Nazionalpopulismo: la paura come ideologia

Nov 26 2019
César Calderón* – Público.es

Sembra che a questo punto anche i più scettici abbiano iniziato a ritenere che l’emergere del nazionalismo nel nostro paese non sia un fenomeno passeggero o secondario. L’eccezione spagnola, fino a un anno fa, uno dei pochi paesi europei senza una presenza ultra nei loro parlamenti, fa già parte del passato.

E come potrebbe essere altrimenti, questo fenomeno ha causato reazioni imbarazzanti, semplicistiche e scarsamente ponderate che sono servite solo ad amplificare il fenomeno.

Reazioni che sono passate da incolpare gli elettori di Vox ad aggettivi tremendamente sfortunati di una sinistra tanto sorpresa quanto fastidiosa, a una minimizzazione tra irresponsabile e suicida che ha portato il centro e il diritto democratico a guardare dall’altra parte o addirittura a riciclare le loro politiche con accordi governativi che si stanno già rivelando tossici per i loro promotori.

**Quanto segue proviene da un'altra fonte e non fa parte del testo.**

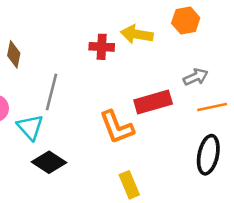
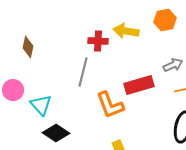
gray line: (51, 92) -> (83, 72), moved

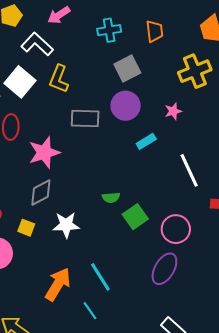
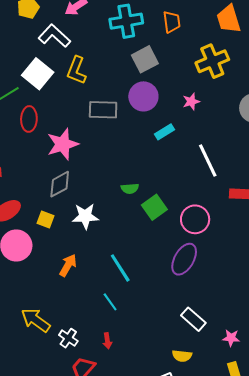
cyan cross: (109, 30) -> (126, 21), size x1.4
orange arrow: (58, 284) -> (68, 265), moved, size x0.7

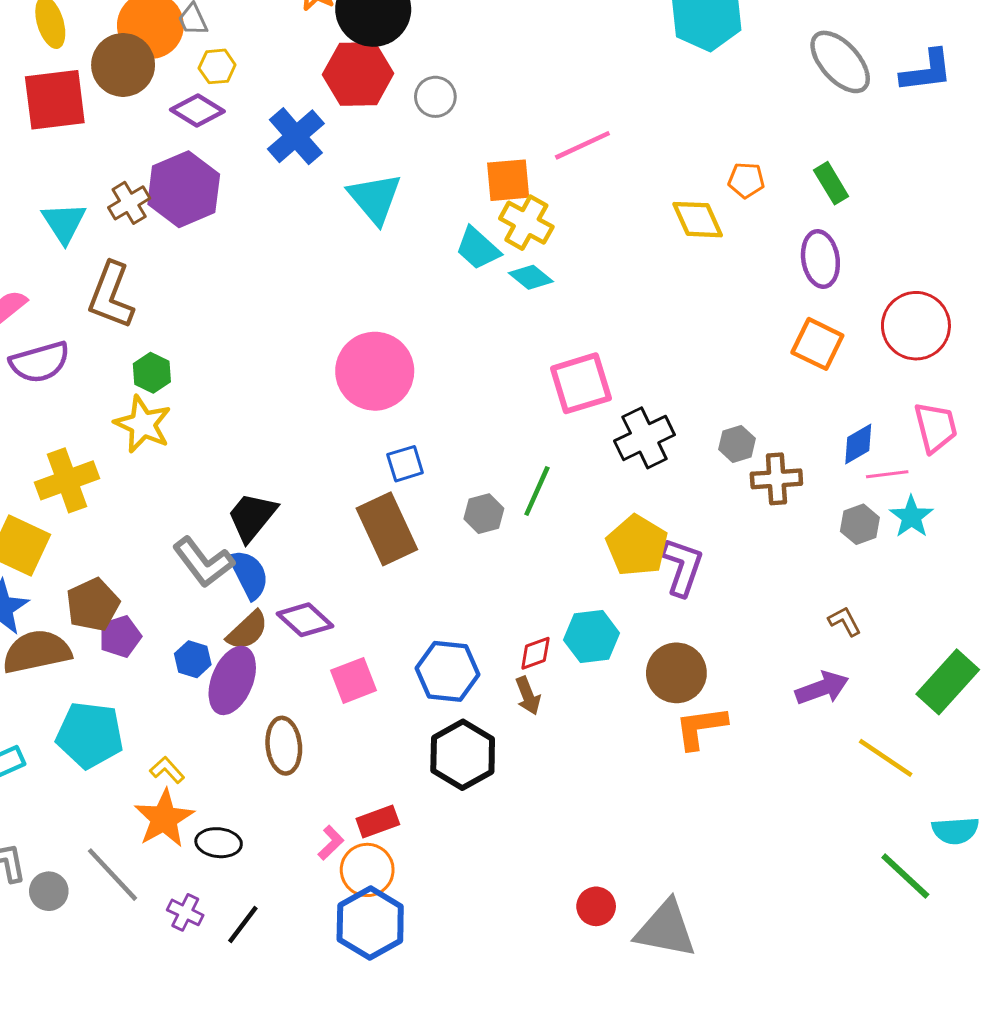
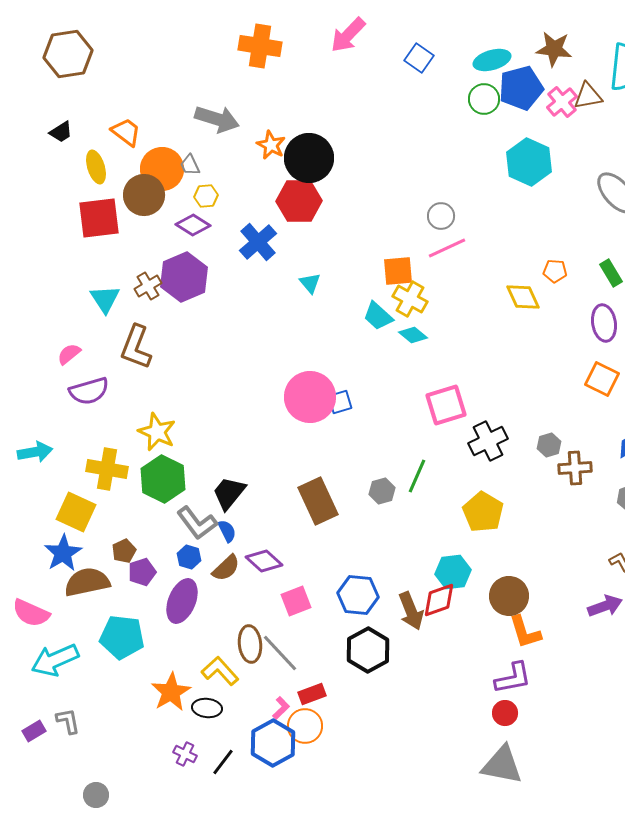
gray circle: (435, 97) -> (441, 216), moved
cyan triangle: (375, 198) -> (310, 283), size x0.6
green hexagon: (152, 373) -> (163, 479), moved, size x1.8
blue square: (405, 464) -> (340, 402), moved
yellow cross: (67, 480) -> (107, 469), turned 30
purple L-shape: (682, 567) -> (513, 678), moved, turned 60
blue semicircle: (249, 574) -> (227, 531), size x0.7
brown pentagon: (93, 605) -> (124, 551), size x0.7
red diamond: (535, 653) -> (439, 600), moved, size x1.5
blue hexagon: (193, 659) -> (189, 557), moved
purple ellipse: (232, 680) -> (182, 601), moved
brown arrow: (528, 696) -> (411, 611), size x1.5
orange L-shape: (701, 727) -> (525, 632), turned -99
yellow L-shape: (167, 770) -> (220, 671), moved, size x1.6
gray line: (112, 875) -> (280, 653), moved
gray circle: (49, 891) -> (96, 795), moved
red circle: (596, 906) -> (505, 713), moved
blue hexagon: (370, 923) -> (273, 743), moved

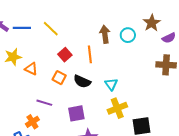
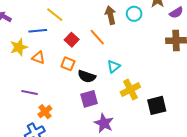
blue line: (22, 28) -> (38, 31), moved
orange line: (90, 54) -> (97, 37), turned -30
black semicircle: (82, 81) -> (87, 76), moved
cyan triangle: (111, 84) -> (114, 66), moved, turned 32
purple line: (44, 103) -> (30, 93), moved

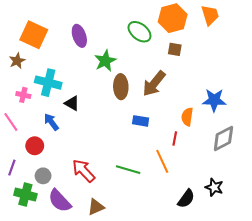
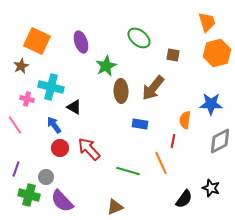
orange hexagon: (173, 18) -> (217, 53), moved
red circle: (35, 146) -> (60, 148), moved
red arrow: (83, 171) -> (89, 149), moved
brown triangle: (96, 207) -> (115, 207), moved

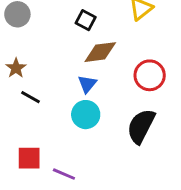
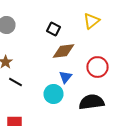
blue triangle: (87, 84) -> (66, 77), moved
black semicircle: (141, 126) -> (92, 102), turned 55

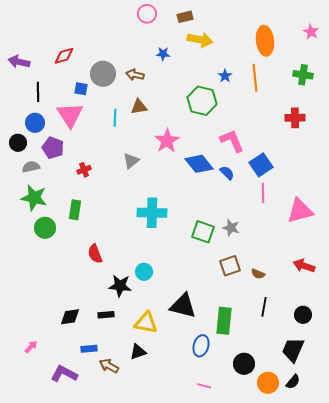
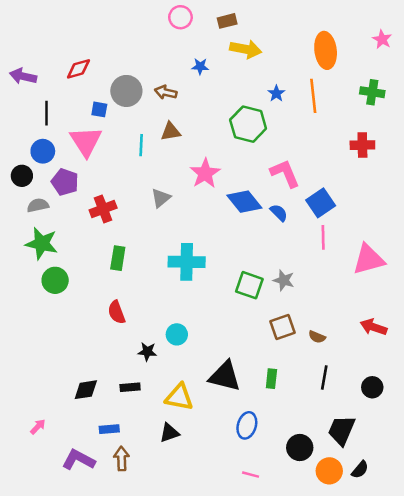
red cross: (84, 170) -> (103, 209), size x1.5
green rectangle: (75, 210) -> (118, 258), moved
black star: (120, 286) -> (147, 352), size x0.7
green rectangle: (224, 321) -> (271, 379), moved, size x0.6
black trapezoid: (293, 350) -> (342, 430), moved
brown arrow: (109, 366) -> (121, 459), moved, turned 60

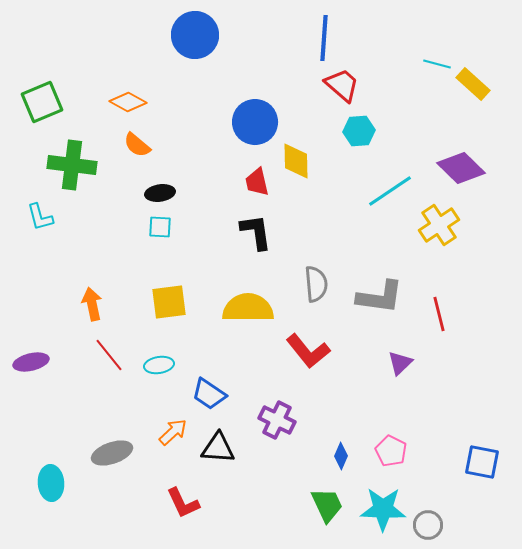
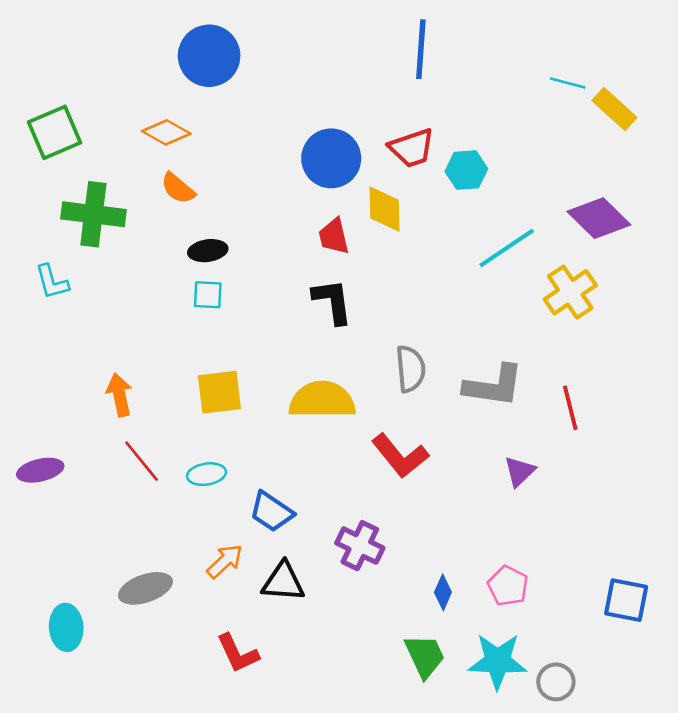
blue circle: (195, 35) -> (209, 56), moved
red trapezoid: (342, 85) -> (412, 148), moved, turned 120

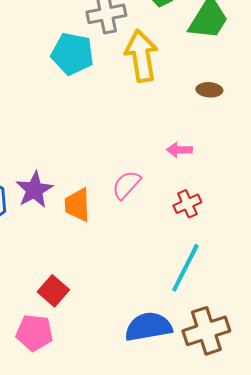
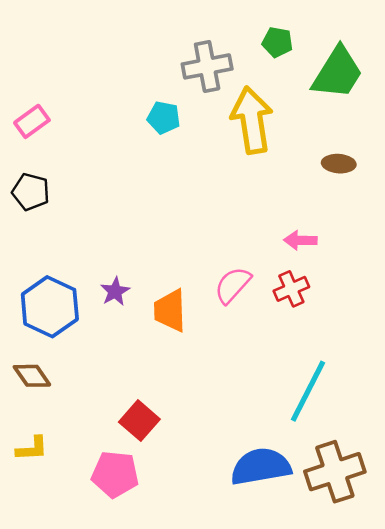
cyan pentagon: (72, 54) -> (164, 118), size x0.6
purple star: (34, 190) -> (115, 291), size x0.6
red cross: (187, 204) -> (291, 289), moved

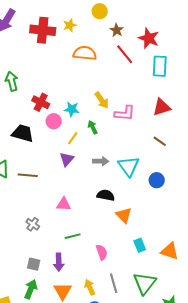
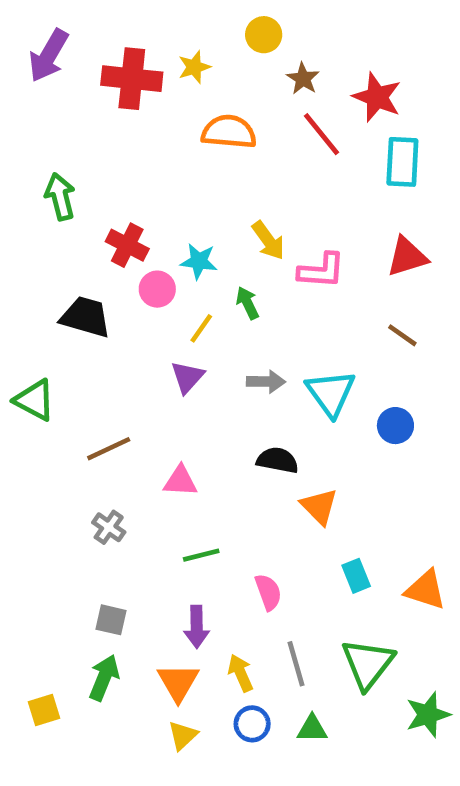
brown line: (28, 175) -> (109, 449), moved, turned -30
purple arrow: (59, 262) -> (197, 627), moved

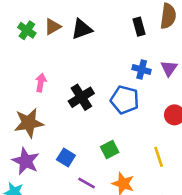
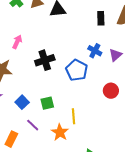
green square: (110, 150) -> (47, 103), moved
yellow line: (159, 157) -> (74, 116), moved

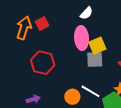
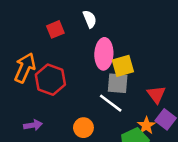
white semicircle: (86, 13) -> (90, 19), moved, turned -72
orange arrow: (24, 28) -> (25, 68), moved
white line: (91, 91) -> (111, 103), moved

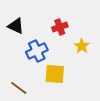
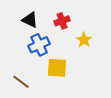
black triangle: (16, 26) -> (30, 20), moved

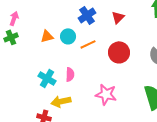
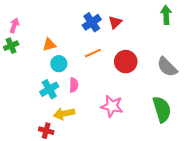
red triangle: (118, 17) -> (115, 22), moved
cyan circle: (68, 36) -> (59, 64), moved
cyan cross: (47, 78) -> (49, 89), turned 30

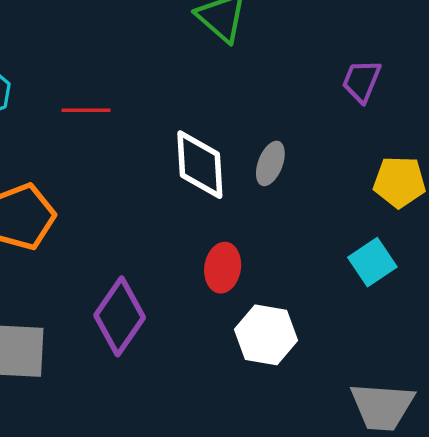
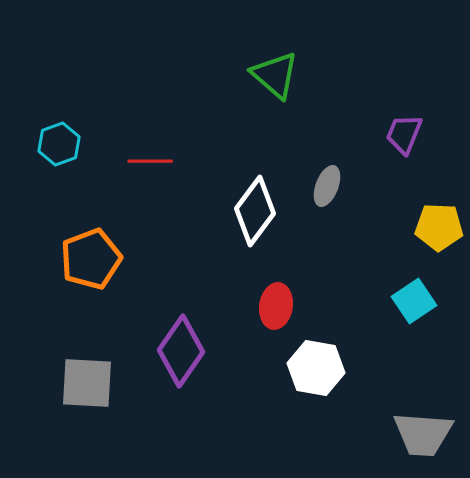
gray ellipse: (270, 163) -> (327, 186), moved
white diamond: (200, 165) -> (255, 211), turned 40

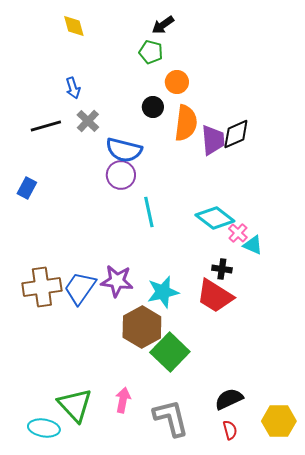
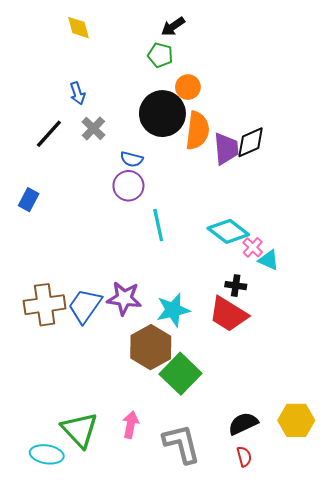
black circle: (153, 107) -> (162, 114), size x2.0
black line: (46, 126) -> (49, 134), turned -32
blue semicircle: (124, 150) -> (132, 159), size x0.6
yellow hexagon: (279, 421) -> (296, 420), moved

Comprendere il fenomeno nazionalopopulista in tutta la sua grandezza, complessità e varietà non è niente di più utile che osservare l’esperienza dei paesi del nostro continente che hanno sofferto per anni della presenza delle loro manifestazioni nelle strade, nei movimenti sociali e nei parlamenti, come per esempio il partito ultraconservatore e confessionale Patria e Giustizia (PiS) polacco, la Lega dell’italiano Matteo Salvini xenofobo e vendicativo di un glorioso passato imperiale, o i due fenomeni più complessi e trasversali come il RN di Marine Le Pen in Francia e l’AfD in Germania.

Cosa hanno in comune tutti questi movimenti così diversi? Poche cose, ma molto importanti:

  • Il loro rifiuto della democrazia rappresentativa liberale;
  • Il loro odio per l’Unione europea e tutto ciò che rappresenta;
  • La loro ammirazione (e in alcuni casi, la dipendenza) dal regime russo e dal suo leader, Vladimir Putin.

Il loro appello permanente alla paura (o alle paure) come aggregatore di volontà e acceleratore nella costruzione di maggioranze politiche.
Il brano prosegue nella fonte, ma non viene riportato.